【平成17年度テーマ】
子どもを取り巻く環境の変化 −地域社会の実態について−



平成17年1月,「子どもを取り巻く環境の変化を踏まえた今後の幼児教育の在り方について」の答申が中央教育審議会より発表されました。そこでは,「近年の幼児の育ち」について,「基本的な生活習慣や態度が身に付いていない,他者とのかかわりが苦手である,自制心や耐性,規範意識が十分に育っていない,運動能力が低下している」などの課題が指摘されています。

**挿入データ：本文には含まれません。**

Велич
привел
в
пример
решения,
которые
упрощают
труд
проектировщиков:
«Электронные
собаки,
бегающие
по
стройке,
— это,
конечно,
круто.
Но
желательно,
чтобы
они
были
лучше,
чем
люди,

 そして,その原因の一つに「人間関係の希薄化,地域における地縁的なつながりの希薄化,過度に経済性や効率性を重視する傾向,大人優先の社会風潮などの社会状況」を背景とした「地域社会などにおける子どもの育ちをめぐる環境」の変化が挙げられています。具体的には,「様々な体験の機会が失われている」こと,「テレビゲームやインターネット等の室内の遊びが増えるなど,偏った体験を余儀なくされている」こと,「地域社会の大人が地域の子どもの育ちに関心を払わず,積極的にかかわろうとしない,または,かかわりたくてもかかわり方を知らないという傾向が見られる」こと等であるといわれてます。

 柏市幼児教育研究協力員による調査活動は昭和55年より開始され,今年で26年目を迎えます。これまでに幼児をもつ保護者に対するアンケートを実施し,親の子育てに対する意識や子どもたちの育つ環境,子どもたちの生活の実態等について様々な角度から調査・分析をしてきました。本年度は,答申に指摘されているような子どもを取り巻く環境の変化が,現在の柏市においても見られるのかという視点から調査をしました。そして,これまでに蓄積された調査報告との比較もまじえて分析しました。